Supplied data below:
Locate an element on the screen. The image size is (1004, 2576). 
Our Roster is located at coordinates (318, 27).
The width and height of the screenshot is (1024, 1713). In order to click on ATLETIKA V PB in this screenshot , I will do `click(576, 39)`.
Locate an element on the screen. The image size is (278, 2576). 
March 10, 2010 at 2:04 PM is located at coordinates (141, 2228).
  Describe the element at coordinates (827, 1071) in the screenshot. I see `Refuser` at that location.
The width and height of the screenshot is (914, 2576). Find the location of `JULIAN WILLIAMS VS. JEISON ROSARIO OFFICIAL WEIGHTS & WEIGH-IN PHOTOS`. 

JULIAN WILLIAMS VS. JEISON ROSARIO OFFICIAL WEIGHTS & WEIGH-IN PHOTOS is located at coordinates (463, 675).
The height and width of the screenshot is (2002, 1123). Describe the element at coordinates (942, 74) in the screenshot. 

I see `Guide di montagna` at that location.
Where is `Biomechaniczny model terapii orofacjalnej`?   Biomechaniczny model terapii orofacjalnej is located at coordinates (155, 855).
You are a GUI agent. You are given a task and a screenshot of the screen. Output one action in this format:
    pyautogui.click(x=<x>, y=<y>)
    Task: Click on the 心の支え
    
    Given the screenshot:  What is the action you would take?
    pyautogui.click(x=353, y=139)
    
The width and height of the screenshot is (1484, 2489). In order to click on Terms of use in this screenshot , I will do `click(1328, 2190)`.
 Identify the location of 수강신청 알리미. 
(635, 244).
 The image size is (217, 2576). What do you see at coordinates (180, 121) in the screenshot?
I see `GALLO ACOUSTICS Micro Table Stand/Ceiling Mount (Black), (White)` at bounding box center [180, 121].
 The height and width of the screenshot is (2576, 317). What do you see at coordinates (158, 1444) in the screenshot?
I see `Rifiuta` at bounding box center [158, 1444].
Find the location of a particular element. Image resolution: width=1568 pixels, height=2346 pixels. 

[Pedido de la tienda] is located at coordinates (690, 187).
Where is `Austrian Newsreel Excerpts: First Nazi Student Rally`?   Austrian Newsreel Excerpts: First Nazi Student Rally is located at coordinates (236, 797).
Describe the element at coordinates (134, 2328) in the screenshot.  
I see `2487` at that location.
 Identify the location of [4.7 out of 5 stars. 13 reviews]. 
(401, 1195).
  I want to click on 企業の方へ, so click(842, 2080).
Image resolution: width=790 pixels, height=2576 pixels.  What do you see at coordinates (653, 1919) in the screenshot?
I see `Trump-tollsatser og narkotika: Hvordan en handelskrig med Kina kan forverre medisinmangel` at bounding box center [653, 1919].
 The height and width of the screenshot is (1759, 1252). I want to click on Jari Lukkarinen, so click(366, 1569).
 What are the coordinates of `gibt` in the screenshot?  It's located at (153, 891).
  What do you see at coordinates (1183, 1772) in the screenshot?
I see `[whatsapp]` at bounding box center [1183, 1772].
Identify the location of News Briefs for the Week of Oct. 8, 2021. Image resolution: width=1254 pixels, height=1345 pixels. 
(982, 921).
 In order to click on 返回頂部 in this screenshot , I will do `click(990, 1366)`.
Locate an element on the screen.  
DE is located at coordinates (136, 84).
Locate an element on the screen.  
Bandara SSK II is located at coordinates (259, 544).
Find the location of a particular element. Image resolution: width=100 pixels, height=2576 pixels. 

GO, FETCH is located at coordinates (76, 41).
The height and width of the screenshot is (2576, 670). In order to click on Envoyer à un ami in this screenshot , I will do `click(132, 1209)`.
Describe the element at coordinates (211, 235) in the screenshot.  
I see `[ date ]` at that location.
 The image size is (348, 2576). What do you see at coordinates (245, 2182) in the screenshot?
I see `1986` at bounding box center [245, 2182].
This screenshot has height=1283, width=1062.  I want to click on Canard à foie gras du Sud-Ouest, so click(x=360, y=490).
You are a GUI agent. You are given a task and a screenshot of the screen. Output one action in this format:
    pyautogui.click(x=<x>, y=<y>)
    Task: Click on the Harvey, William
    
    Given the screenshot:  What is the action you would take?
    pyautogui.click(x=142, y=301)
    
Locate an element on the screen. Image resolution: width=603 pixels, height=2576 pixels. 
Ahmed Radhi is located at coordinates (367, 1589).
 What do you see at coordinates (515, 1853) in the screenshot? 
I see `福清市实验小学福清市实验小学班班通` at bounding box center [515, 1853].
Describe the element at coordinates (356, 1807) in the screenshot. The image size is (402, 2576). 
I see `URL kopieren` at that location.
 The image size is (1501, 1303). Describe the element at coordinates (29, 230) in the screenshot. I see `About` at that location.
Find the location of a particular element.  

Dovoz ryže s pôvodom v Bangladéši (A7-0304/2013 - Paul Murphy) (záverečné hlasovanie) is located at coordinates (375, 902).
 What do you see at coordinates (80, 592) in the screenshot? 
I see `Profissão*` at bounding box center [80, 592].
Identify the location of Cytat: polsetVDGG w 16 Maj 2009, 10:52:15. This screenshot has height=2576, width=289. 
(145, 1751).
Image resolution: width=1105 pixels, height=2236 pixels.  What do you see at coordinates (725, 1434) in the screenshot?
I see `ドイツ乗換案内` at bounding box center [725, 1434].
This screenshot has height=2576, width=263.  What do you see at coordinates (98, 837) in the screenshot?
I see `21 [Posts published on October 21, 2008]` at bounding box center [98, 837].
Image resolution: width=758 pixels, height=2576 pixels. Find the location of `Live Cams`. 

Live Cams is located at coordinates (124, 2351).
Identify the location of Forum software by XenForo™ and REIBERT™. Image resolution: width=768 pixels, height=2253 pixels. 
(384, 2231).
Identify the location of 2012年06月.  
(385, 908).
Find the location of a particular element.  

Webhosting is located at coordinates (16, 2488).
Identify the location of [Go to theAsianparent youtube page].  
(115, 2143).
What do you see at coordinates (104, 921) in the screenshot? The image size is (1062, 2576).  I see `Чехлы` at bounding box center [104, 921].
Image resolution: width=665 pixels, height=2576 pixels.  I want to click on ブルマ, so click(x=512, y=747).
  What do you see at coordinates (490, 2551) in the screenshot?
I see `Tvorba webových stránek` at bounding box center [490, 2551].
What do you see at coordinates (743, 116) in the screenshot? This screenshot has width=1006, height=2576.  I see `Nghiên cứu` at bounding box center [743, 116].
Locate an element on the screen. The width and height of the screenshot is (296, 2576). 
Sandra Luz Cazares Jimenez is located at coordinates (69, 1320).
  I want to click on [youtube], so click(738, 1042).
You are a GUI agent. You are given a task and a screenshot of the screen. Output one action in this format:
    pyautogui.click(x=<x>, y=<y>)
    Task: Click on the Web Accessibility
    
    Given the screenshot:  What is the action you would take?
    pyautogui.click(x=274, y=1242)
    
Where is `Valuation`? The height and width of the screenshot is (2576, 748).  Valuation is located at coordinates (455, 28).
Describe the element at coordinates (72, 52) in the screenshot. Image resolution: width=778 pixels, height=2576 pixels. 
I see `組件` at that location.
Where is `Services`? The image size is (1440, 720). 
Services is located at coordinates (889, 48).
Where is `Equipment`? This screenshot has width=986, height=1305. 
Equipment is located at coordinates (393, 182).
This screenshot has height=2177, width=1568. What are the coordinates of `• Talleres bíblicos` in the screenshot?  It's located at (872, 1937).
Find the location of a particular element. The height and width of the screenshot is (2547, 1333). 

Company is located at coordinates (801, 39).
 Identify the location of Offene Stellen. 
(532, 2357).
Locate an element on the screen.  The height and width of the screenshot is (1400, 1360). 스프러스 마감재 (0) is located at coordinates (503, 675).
End of Supplied data.
Copy every record once more, exactly as given.

▶ Exercise solution
Locate an element on the screen. The image size is (1004, 2576). 
Our Roster is located at coordinates (318, 27).
The width and height of the screenshot is (1024, 1713). In order to click on ATLETIKA V PB in this screenshot , I will do `click(576, 39)`.
Locate an element on the screen. The image size is (278, 2576). 
March 10, 2010 at 2:04 PM is located at coordinates (141, 2228).
  Describe the element at coordinates (827, 1071) in the screenshot. I see `Refuser` at that location.
The width and height of the screenshot is (914, 2576). Find the location of `JULIAN WILLIAMS VS. JEISON ROSARIO OFFICIAL WEIGHTS & WEIGH-IN PHOTOS`. 

JULIAN WILLIAMS VS. JEISON ROSARIO OFFICIAL WEIGHTS & WEIGH-IN PHOTOS is located at coordinates (463, 675).
The height and width of the screenshot is (2002, 1123). Describe the element at coordinates (942, 74) in the screenshot. 

I see `Guide di montagna` at that location.
Where is `Biomechaniczny model terapii orofacjalnej`?   Biomechaniczny model terapii orofacjalnej is located at coordinates (155, 855).
You are a GUI agent. You are given a task and a screenshot of the screen. Output one action in this format:
    pyautogui.click(x=<x>, y=<y>)
    Task: Click on the 心の支え
    
    Given the screenshot:  What is the action you would take?
    pyautogui.click(x=353, y=139)
    
The width and height of the screenshot is (1484, 2489). In order to click on Terms of use in this screenshot , I will do `click(1328, 2190)`.
 Identify the location of 수강신청 알리미. 
(635, 244).
 The image size is (217, 2576). What do you see at coordinates (180, 121) in the screenshot?
I see `GALLO ACOUSTICS Micro Table Stand/Ceiling Mount (Black), (White)` at bounding box center [180, 121].
 The height and width of the screenshot is (2576, 317). What do you see at coordinates (158, 1444) in the screenshot?
I see `Rifiuta` at bounding box center [158, 1444].
Find the location of a particular element. Image resolution: width=1568 pixels, height=2346 pixels. 

[Pedido de la tienda] is located at coordinates (690, 187).
Where is `Austrian Newsreel Excerpts: First Nazi Student Rally`?   Austrian Newsreel Excerpts: First Nazi Student Rally is located at coordinates (236, 797).
Describe the element at coordinates (134, 2328) in the screenshot.  
I see `2487` at that location.
 Identify the location of [4.7 out of 5 stars. 13 reviews]. 
(401, 1195).
  I want to click on 企業の方へ, so click(842, 2080).
Image resolution: width=790 pixels, height=2576 pixels.  What do you see at coordinates (653, 1919) in the screenshot?
I see `Trump-tollsatser og narkotika: Hvordan en handelskrig med Kina kan forverre medisinmangel` at bounding box center [653, 1919].
 The height and width of the screenshot is (1759, 1252). I want to click on Jari Lukkarinen, so click(366, 1569).
 What are the coordinates of `gibt` in the screenshot?  It's located at (153, 891).
  What do you see at coordinates (1183, 1772) in the screenshot?
I see `[whatsapp]` at bounding box center [1183, 1772].
Identify the location of News Briefs for the Week of Oct. 8, 2021. Image resolution: width=1254 pixels, height=1345 pixels. 
(982, 921).
 In order to click on 返回頂部 in this screenshot , I will do `click(990, 1366)`.
Locate an element on the screen.  
DE is located at coordinates (136, 84).
Locate an element on the screen.  
Bandara SSK II is located at coordinates (259, 544).
Find the location of a particular element. Image resolution: width=100 pixels, height=2576 pixels. 

GO, FETCH is located at coordinates (76, 41).
The height and width of the screenshot is (2576, 670). In order to click on Envoyer à un ami in this screenshot , I will do `click(132, 1209)`.
Describe the element at coordinates (211, 235) in the screenshot.  
I see `[ date ]` at that location.
 The image size is (348, 2576). What do you see at coordinates (245, 2182) in the screenshot?
I see `1986` at bounding box center [245, 2182].
This screenshot has height=1283, width=1062.  I want to click on Canard à foie gras du Sud-Ouest, so click(x=360, y=490).
You are a GUI agent. You are given a task and a screenshot of the screen. Output one action in this format:
    pyautogui.click(x=<x>, y=<y>)
    Task: Click on the Harvey, William
    
    Given the screenshot:  What is the action you would take?
    pyautogui.click(x=142, y=301)
    
Locate an element on the screen. Image resolution: width=603 pixels, height=2576 pixels. 
Ahmed Radhi is located at coordinates (367, 1589).
 What do you see at coordinates (515, 1853) in the screenshot? 
I see `福清市实验小学福清市实验小学班班通` at bounding box center [515, 1853].
Describe the element at coordinates (356, 1807) in the screenshot. The image size is (402, 2576). 
I see `URL kopieren` at that location.
 The image size is (1501, 1303). Describe the element at coordinates (29, 230) in the screenshot. I see `About` at that location.
Find the location of a particular element.  

Dovoz ryže s pôvodom v Bangladéši (A7-0304/2013 - Paul Murphy) (záverečné hlasovanie) is located at coordinates (375, 902).
 What do you see at coordinates (80, 592) in the screenshot? 
I see `Profissão*` at bounding box center [80, 592].
Identify the location of Cytat: polsetVDGG w 16 Maj 2009, 10:52:15. This screenshot has height=2576, width=289. 
(145, 1751).
Image resolution: width=1105 pixels, height=2236 pixels.  What do you see at coordinates (725, 1434) in the screenshot?
I see `ドイツ乗換案内` at bounding box center [725, 1434].
This screenshot has height=2576, width=263.  What do you see at coordinates (98, 837) in the screenshot?
I see `21 [Posts published on October 21, 2008]` at bounding box center [98, 837].
Image resolution: width=758 pixels, height=2576 pixels. Find the location of `Live Cams`. 

Live Cams is located at coordinates (124, 2351).
Identify the location of Forum software by XenForo™ and REIBERT™. Image resolution: width=768 pixels, height=2253 pixels. 
(384, 2231).
Identify the location of 2012年06月.  
(385, 908).
Find the location of a particular element.  

Webhosting is located at coordinates (16, 2488).
Identify the location of [Go to theAsianparent youtube page].  
(115, 2143).
What do you see at coordinates (104, 921) in the screenshot? The image size is (1062, 2576).  I see `Чехлы` at bounding box center [104, 921].
Image resolution: width=665 pixels, height=2576 pixels.  I want to click on ブルマ, so click(x=512, y=747).
  What do you see at coordinates (490, 2551) in the screenshot?
I see `Tvorba webových stránek` at bounding box center [490, 2551].
What do you see at coordinates (743, 116) in the screenshot? This screenshot has width=1006, height=2576.  I see `Nghiên cứu` at bounding box center [743, 116].
Locate an element on the screen. The width and height of the screenshot is (296, 2576). 
Sandra Luz Cazares Jimenez is located at coordinates (69, 1320).
  I want to click on [youtube], so click(738, 1042).
You are a GUI agent. You are given a task and a screenshot of the screen. Output one action in this format:
    pyautogui.click(x=<x>, y=<y>)
    Task: Click on the Web Accessibility
    
    Given the screenshot:  What is the action you would take?
    pyautogui.click(x=274, y=1242)
    
Where is `Valuation`? The height and width of the screenshot is (2576, 748).  Valuation is located at coordinates (455, 28).
Describe the element at coordinates (72, 52) in the screenshot. Image resolution: width=778 pixels, height=2576 pixels. 
I see `組件` at that location.
Where is `Services`? The image size is (1440, 720). 
Services is located at coordinates (889, 48).
Where is `Equipment`? This screenshot has width=986, height=1305. 
Equipment is located at coordinates (393, 182).
This screenshot has height=2177, width=1568. What are the coordinates of `• Talleres bíblicos` in the screenshot?  It's located at (872, 1937).
Find the location of a particular element. The height and width of the screenshot is (2547, 1333). 

Company is located at coordinates (801, 39).
 Identify the location of Offene Stellen. 
(532, 2357).
Locate an element on the screen.  The height and width of the screenshot is (1400, 1360). 스프러스 마감재 (0) is located at coordinates (503, 675).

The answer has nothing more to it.